By some estimates, Sleepy Hollow — about an hour from midtown Manhattan — has the most Ecuadorians per capita in the U.S.
In nearby Spring Valley, Ortega and Lema live in a ground-floor apartment. Last May, they took 26 days to travel from Quito to New York. They remember nearly drowning in a river in Nicaragua, mother and daughter struggling to stay afloat on a raft fashioned of empty plastic bottles. Today, Ortega does repair work in a local pizzeria. Lema makes potatoes, chicken and other food for a restaurant.

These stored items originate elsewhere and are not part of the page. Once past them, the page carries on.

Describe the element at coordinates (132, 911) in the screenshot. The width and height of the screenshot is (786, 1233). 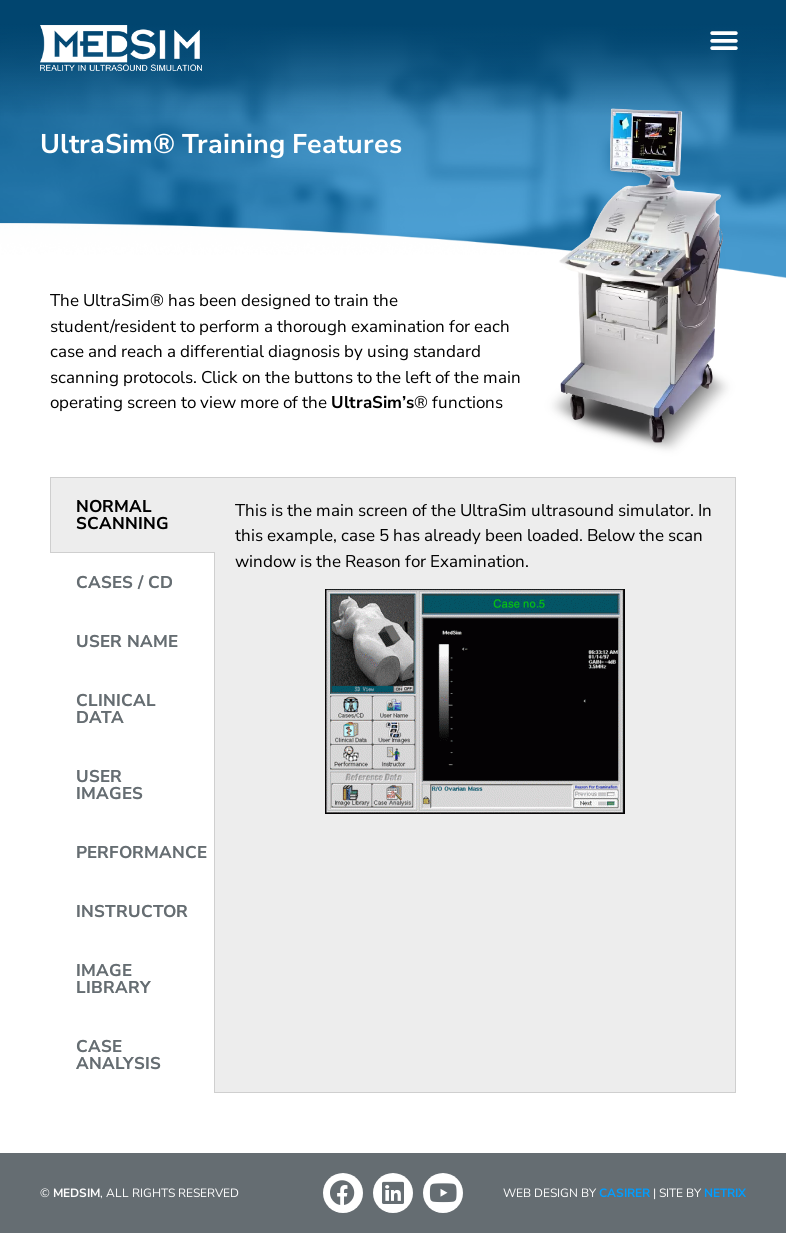 I see `INSTRUCTOR [tab]` at that location.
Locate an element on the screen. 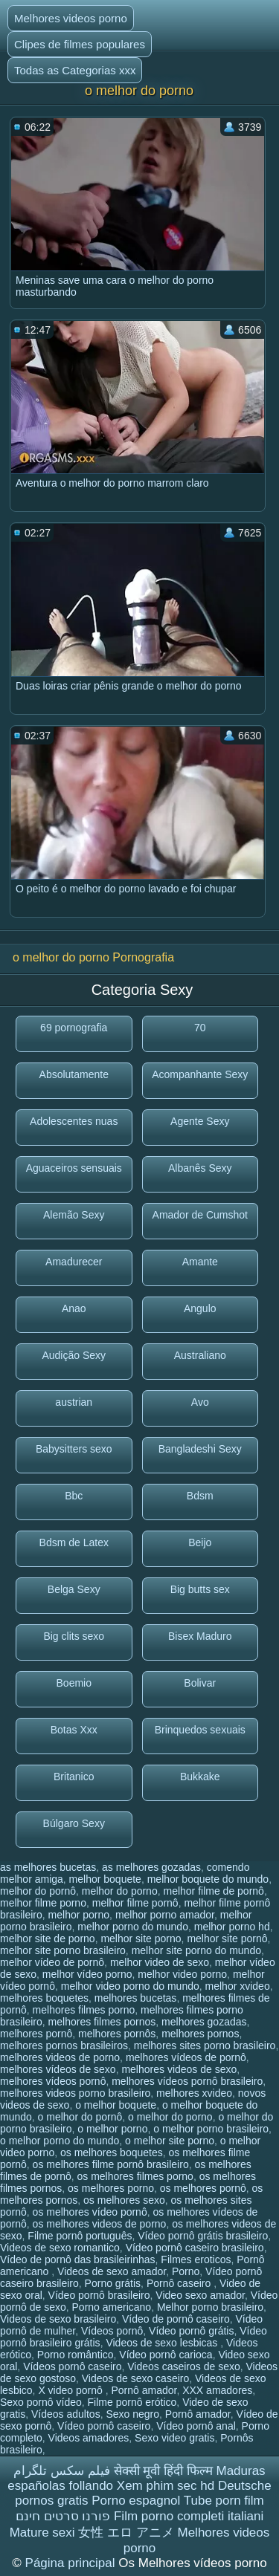 This screenshot has width=279, height=2576. melhor video de sexo is located at coordinates (159, 1962).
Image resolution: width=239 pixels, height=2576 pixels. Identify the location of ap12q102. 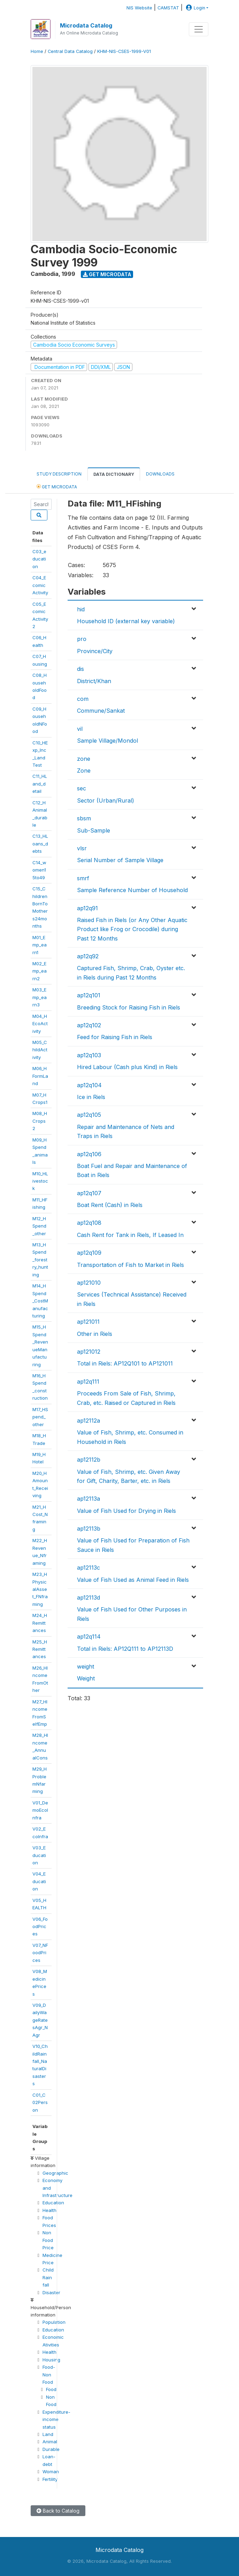 (89, 1025). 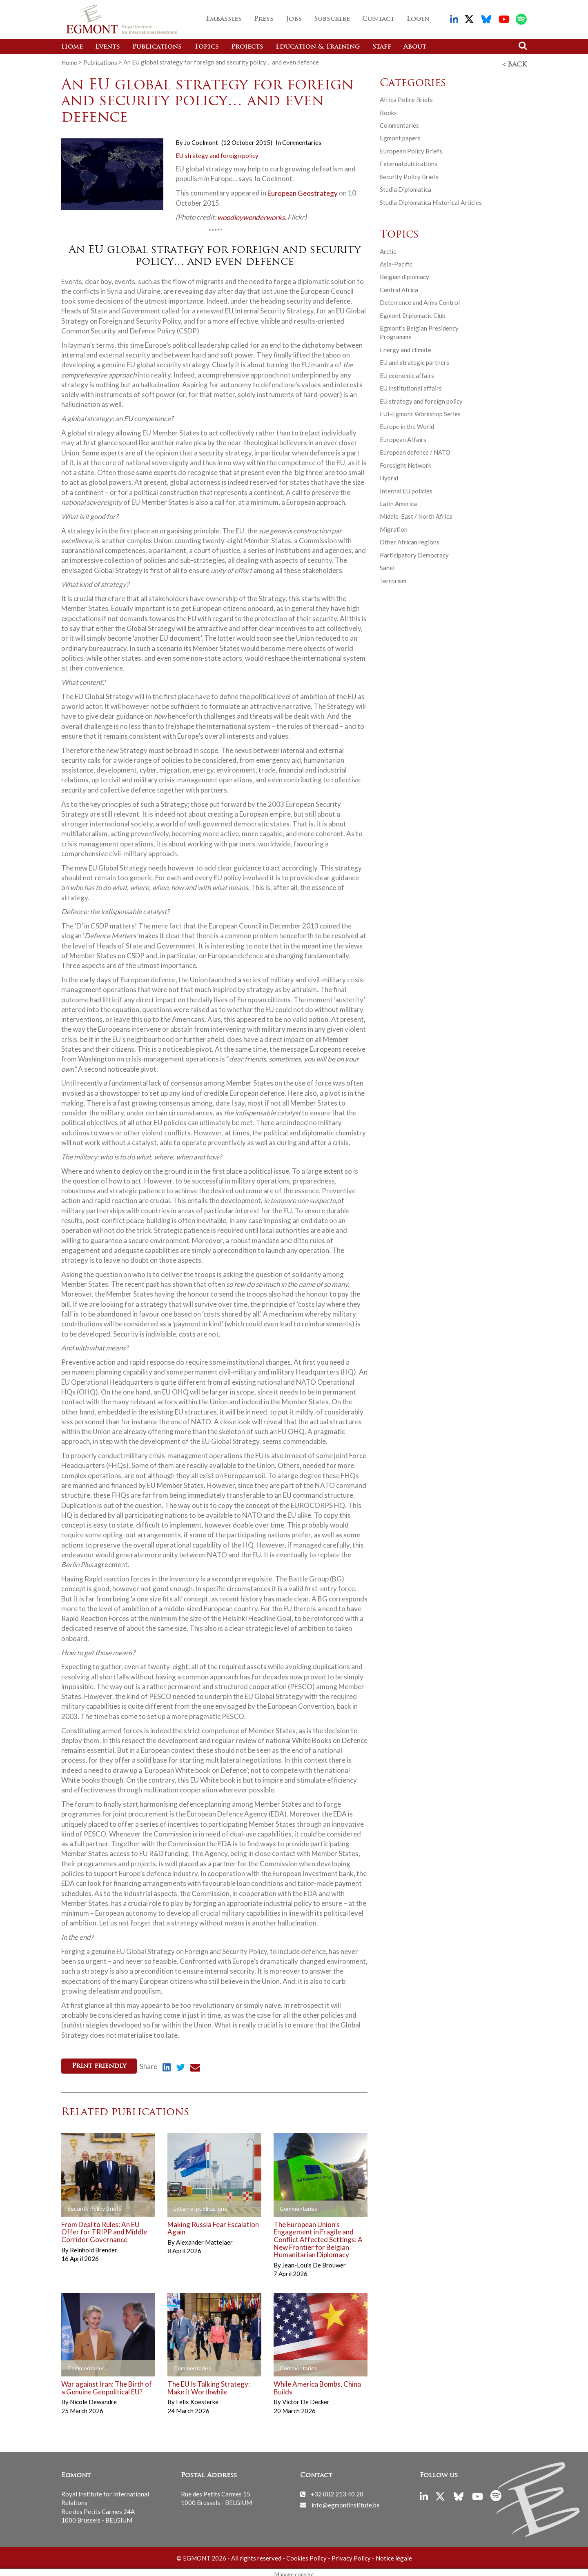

In recent years, Loja said, Ecuadorians considering their own migration see a growing number of people to follow in the New York area: “They start to see their neighbors, their friends, their own families.”
Like many migrants, Ecuadorians have stayed closely abreast of migratory rules that allow them to travel to nations on the route to the U.S. Until last year, some 45,000 Ecuadorians had traveled to Nicaragua, which had no requirements for Ecuadorian travelers. Mexico also was an easy destination for Ecuadorians, until September 2021.

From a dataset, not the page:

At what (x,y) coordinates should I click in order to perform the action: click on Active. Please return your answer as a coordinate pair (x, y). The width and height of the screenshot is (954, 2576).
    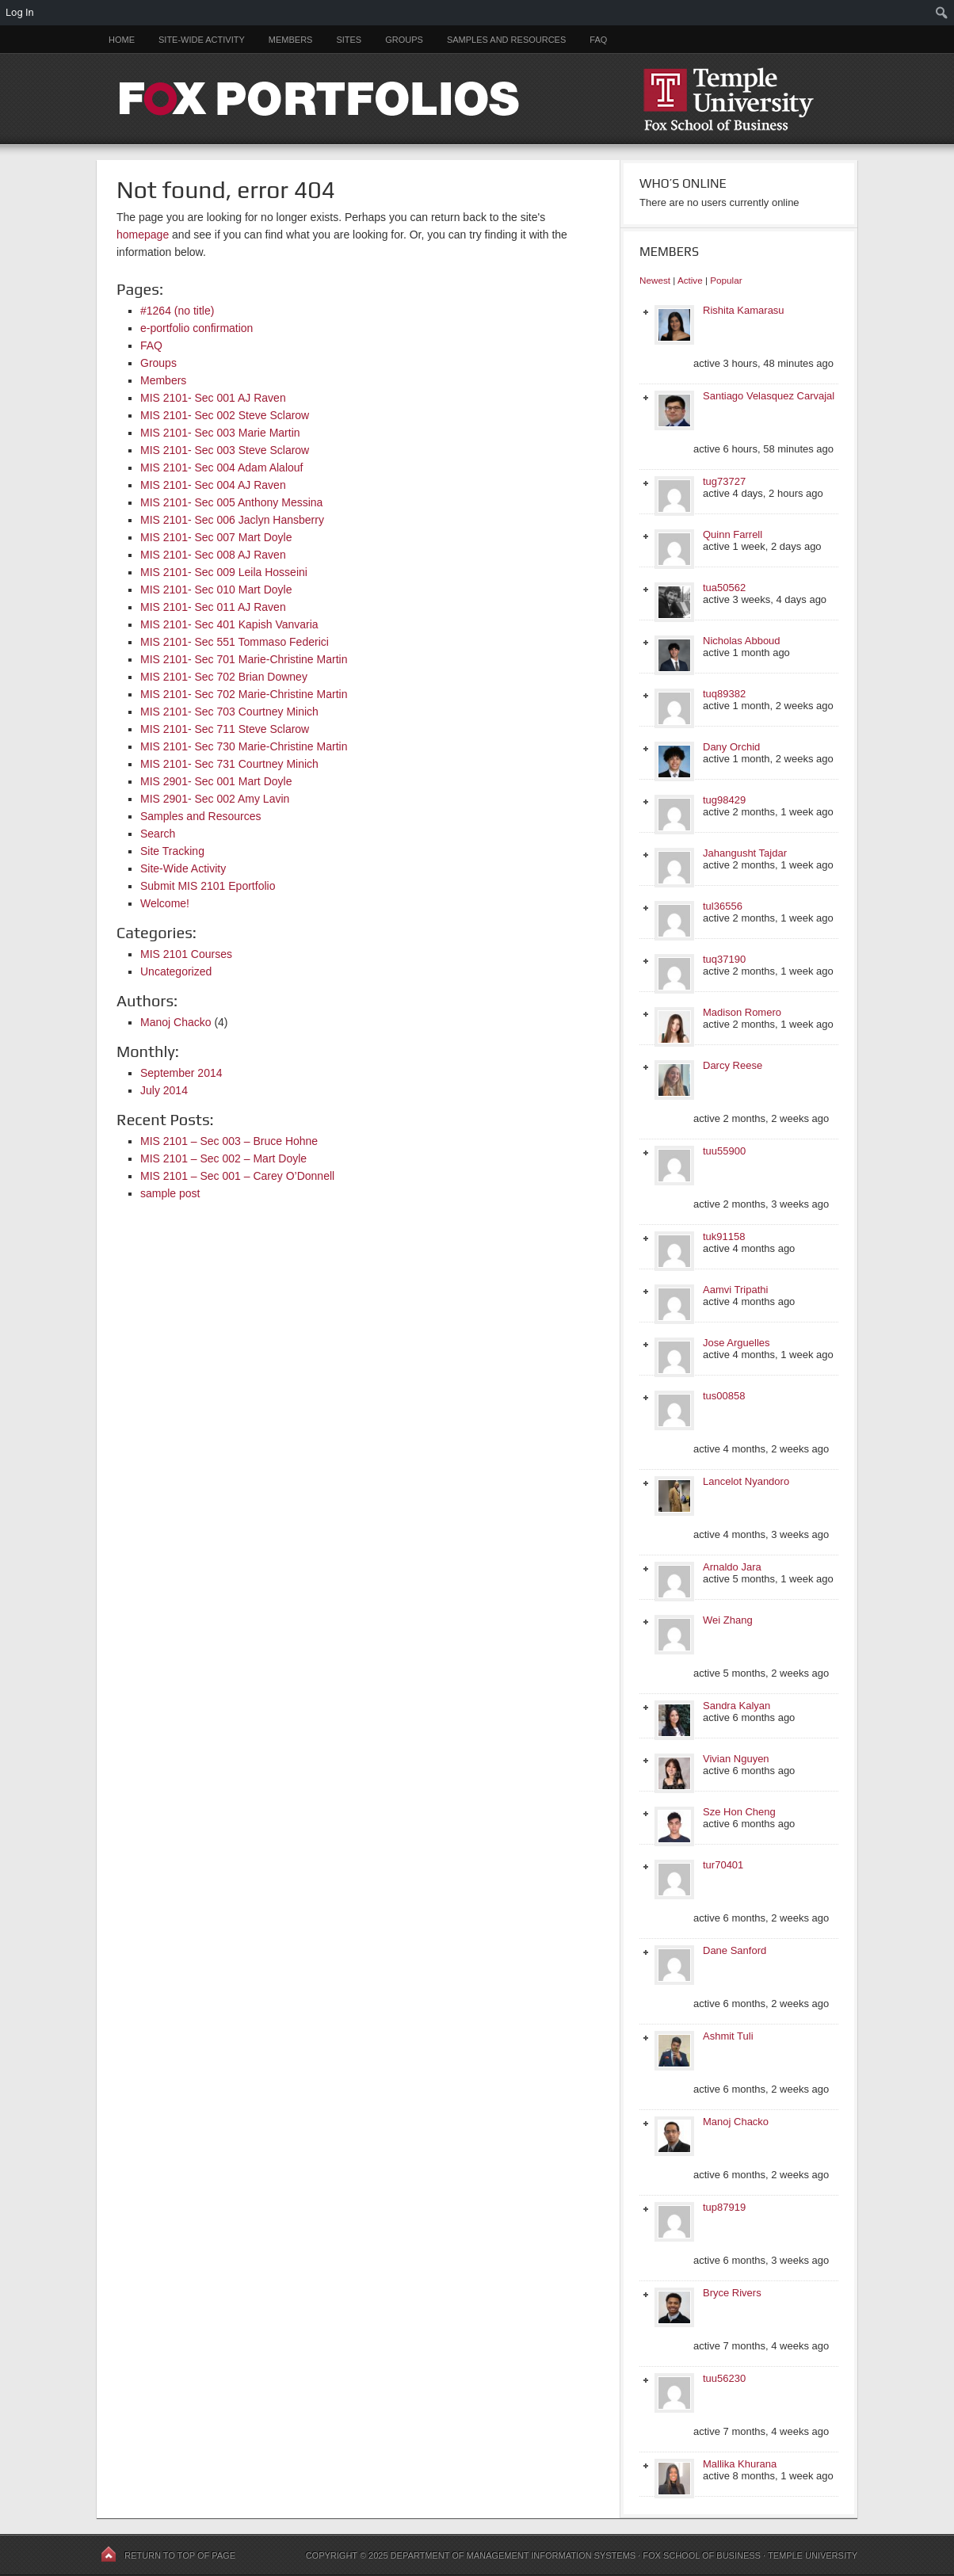     Looking at the image, I should click on (690, 280).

Ortega and Lema said they started their trip by paying a smuggling network $8,500 a person and tried to travel to Nicaragua, but were turned down because they didn’t have the right documents. The network flew them to Panama, where they boarded buses to Costa Rica, Nicaragua, Honduras, Guatemala and Mexico. They crossed the Rio Grande into the U.S. and took a bus to New York.
Ortega and Lema plan to apply for asylum with their 7-year-old daughter, Sofia, in federal court in Manhattan in June.
The factors that drove them to the U.S. continue to drive thousands more Ecuadorians north, although some are waiting in Mexico for the latest U.S. migration-rule tightening to pass, said Dr. Fredy Rivera, a security analyst at the School of Latin American Social Science in Quito.
“Many people are still in Mexico,” he said of a dip in CBP figures in recent months from the latest record highs. “It’s temporary.”
For Ortega, their journey will pay off when their daughter has a better life than she would in Ecuador, where the family sees no sign things will improve anytime soon.
“That was my dream, is my dream,” he said, “For her to get an education here. It’s for that that we came here.”